WHAT THIS TASK INVOLVES:
The lines below from the one with "April 16, 2025" up to and including the one with "are you available?" are what you should set down, exactly and without pictures.

RAW DATA:
——————————
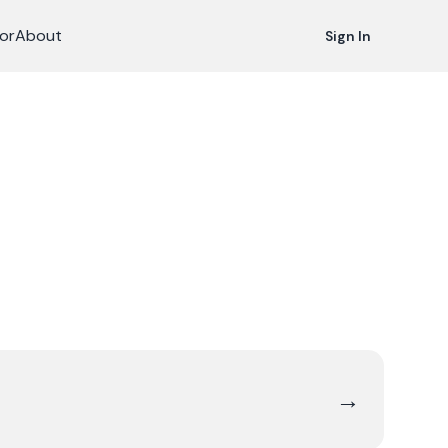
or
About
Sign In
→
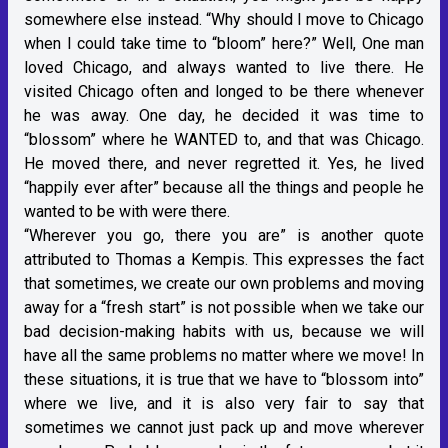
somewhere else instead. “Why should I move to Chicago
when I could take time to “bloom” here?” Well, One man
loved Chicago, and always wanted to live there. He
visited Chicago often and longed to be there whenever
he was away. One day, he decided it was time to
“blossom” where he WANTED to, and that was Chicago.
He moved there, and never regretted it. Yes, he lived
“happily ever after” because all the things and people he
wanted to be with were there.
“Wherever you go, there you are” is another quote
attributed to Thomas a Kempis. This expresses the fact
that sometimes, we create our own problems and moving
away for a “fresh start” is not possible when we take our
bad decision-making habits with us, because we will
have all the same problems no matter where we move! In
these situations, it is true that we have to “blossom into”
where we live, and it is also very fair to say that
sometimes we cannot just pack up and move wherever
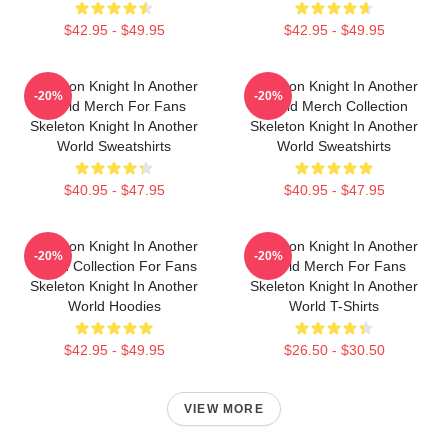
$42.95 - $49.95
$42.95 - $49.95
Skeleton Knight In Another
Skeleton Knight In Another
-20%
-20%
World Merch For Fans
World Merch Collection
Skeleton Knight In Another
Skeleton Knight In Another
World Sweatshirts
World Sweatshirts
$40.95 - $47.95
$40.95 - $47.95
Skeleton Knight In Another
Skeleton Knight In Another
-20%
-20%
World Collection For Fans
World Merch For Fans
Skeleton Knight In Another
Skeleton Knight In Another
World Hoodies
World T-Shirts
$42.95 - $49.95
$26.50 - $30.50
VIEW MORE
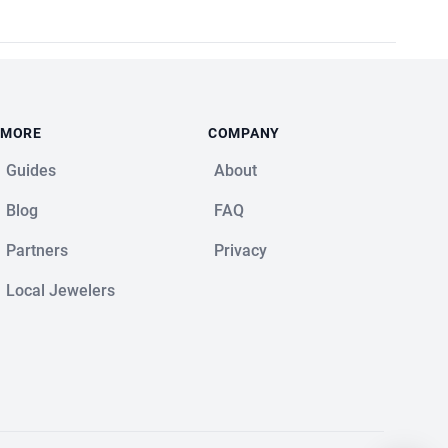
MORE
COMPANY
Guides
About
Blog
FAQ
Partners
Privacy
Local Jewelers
——————————
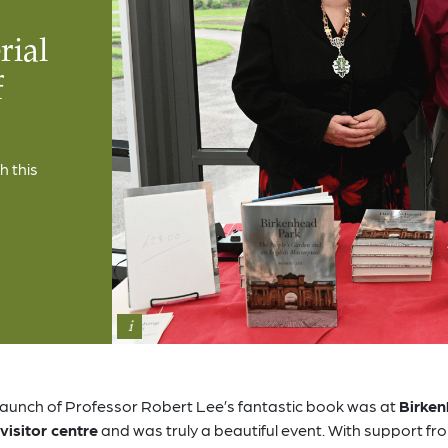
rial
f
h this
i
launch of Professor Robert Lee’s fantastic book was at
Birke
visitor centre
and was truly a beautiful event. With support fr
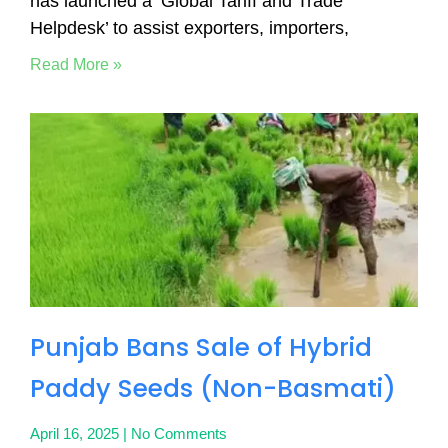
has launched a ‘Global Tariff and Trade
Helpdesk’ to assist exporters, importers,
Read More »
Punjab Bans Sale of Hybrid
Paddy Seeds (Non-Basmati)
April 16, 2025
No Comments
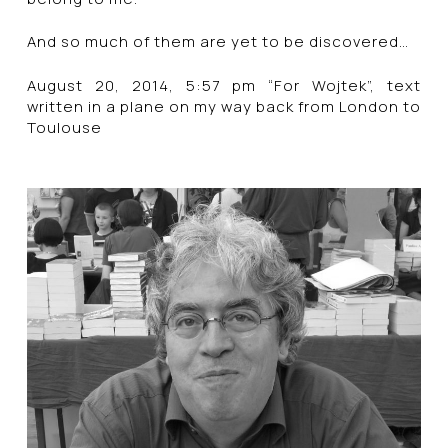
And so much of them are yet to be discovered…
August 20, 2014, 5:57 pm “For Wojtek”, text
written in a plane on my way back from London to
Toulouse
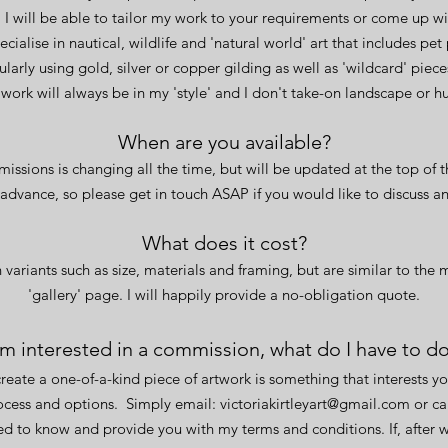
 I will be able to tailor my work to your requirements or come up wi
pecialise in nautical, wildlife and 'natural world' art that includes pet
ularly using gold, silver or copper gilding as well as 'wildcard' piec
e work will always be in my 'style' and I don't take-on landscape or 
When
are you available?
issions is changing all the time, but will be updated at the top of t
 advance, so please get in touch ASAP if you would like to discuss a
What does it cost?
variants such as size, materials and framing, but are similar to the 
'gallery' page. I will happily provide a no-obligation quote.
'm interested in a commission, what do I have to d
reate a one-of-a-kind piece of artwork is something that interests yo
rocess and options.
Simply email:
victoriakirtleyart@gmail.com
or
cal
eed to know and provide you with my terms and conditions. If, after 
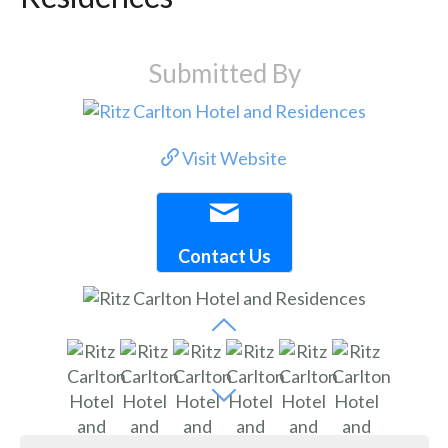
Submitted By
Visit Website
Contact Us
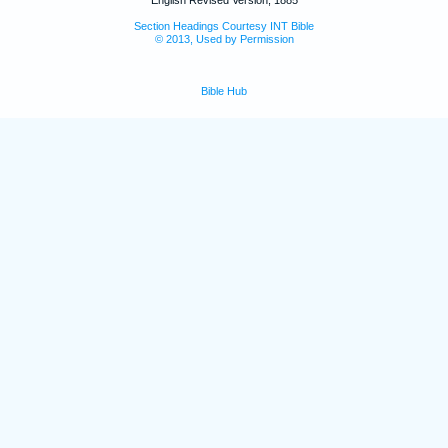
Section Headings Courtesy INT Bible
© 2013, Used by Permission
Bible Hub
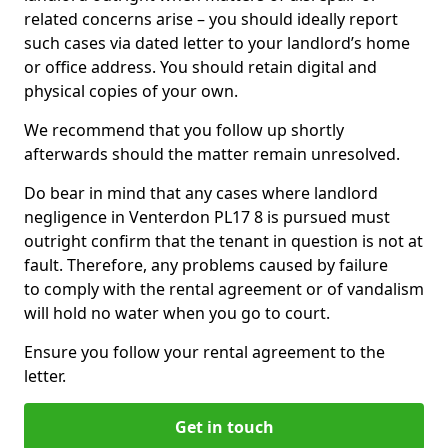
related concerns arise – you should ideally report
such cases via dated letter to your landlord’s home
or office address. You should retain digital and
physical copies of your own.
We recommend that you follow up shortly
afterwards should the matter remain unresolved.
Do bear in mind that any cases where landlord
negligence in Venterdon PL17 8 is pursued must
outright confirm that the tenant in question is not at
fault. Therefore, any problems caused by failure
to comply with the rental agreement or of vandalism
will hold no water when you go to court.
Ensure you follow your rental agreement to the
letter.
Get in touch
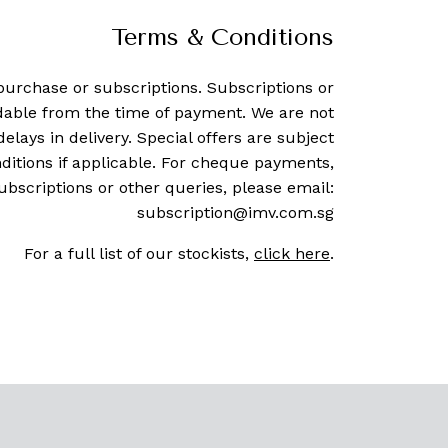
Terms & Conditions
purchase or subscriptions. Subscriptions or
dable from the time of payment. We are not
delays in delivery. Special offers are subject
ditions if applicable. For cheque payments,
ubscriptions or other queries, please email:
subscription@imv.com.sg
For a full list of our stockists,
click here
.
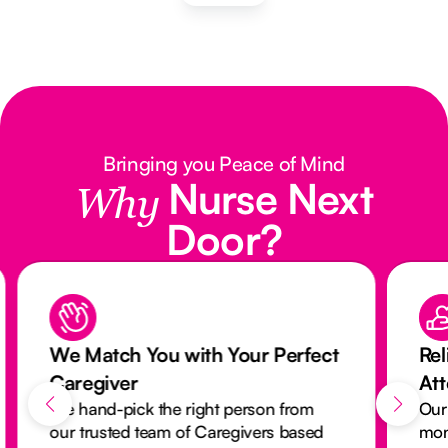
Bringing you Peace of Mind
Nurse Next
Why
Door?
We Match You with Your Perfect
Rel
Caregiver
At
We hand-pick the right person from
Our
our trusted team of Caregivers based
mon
——————————
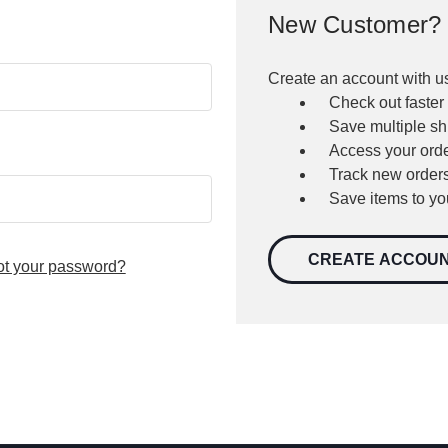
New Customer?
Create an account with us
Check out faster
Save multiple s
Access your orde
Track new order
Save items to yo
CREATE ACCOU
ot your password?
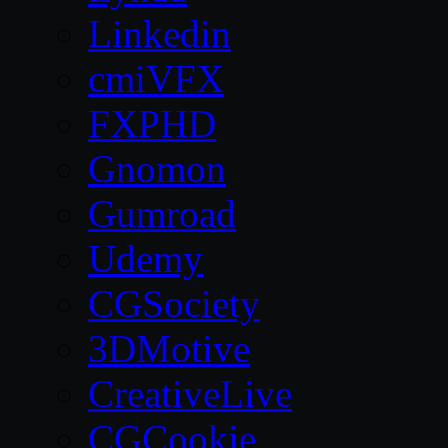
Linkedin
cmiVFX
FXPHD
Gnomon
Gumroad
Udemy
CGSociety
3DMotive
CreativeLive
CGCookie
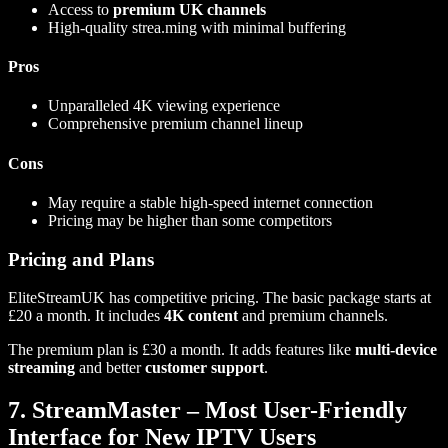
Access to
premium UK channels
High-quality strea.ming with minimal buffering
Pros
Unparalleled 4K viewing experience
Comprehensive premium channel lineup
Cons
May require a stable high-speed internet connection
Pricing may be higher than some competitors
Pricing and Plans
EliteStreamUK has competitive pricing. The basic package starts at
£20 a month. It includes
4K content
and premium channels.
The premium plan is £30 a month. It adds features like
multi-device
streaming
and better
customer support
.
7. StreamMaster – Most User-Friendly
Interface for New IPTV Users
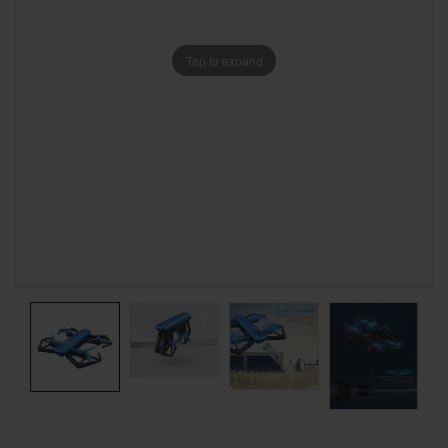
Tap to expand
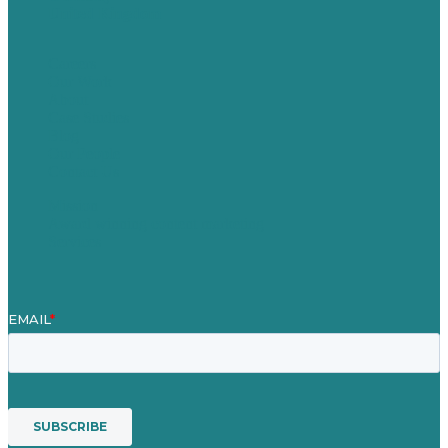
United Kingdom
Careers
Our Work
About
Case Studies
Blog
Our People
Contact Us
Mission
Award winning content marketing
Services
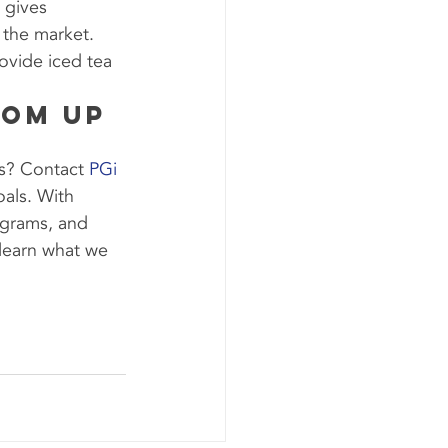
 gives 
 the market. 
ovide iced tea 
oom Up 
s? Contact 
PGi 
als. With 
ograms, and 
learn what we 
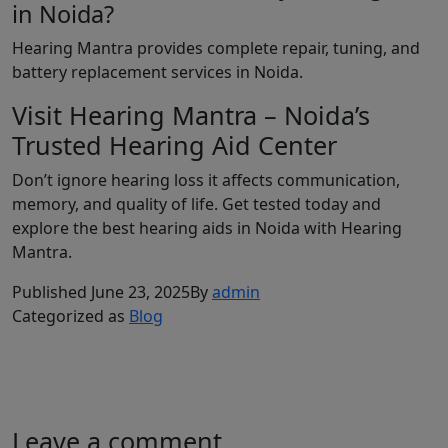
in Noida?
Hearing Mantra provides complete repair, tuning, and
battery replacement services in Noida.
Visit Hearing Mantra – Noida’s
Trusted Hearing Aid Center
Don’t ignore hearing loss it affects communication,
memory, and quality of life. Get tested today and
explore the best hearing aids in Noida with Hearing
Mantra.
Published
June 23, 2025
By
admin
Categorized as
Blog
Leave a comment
——————————
ANSWER TO THIS TASK:
April 16, 2025
No Comments
And so much of them are yet to be discovered…
August 20, 2014, 5:57 pm “For Wojtek”, text
written in a plane on my way back from London to
Toulouse
 I will be able to tailor my work to your requirements or come up wi
pecialise in nautical, wildlife and 'natural world' art that includes pet
ularly using gold, silver or copper gilding as well as 'wildcard' piec
e work will always be in my 'style' and I don't take-on landscape or 
When
are you available?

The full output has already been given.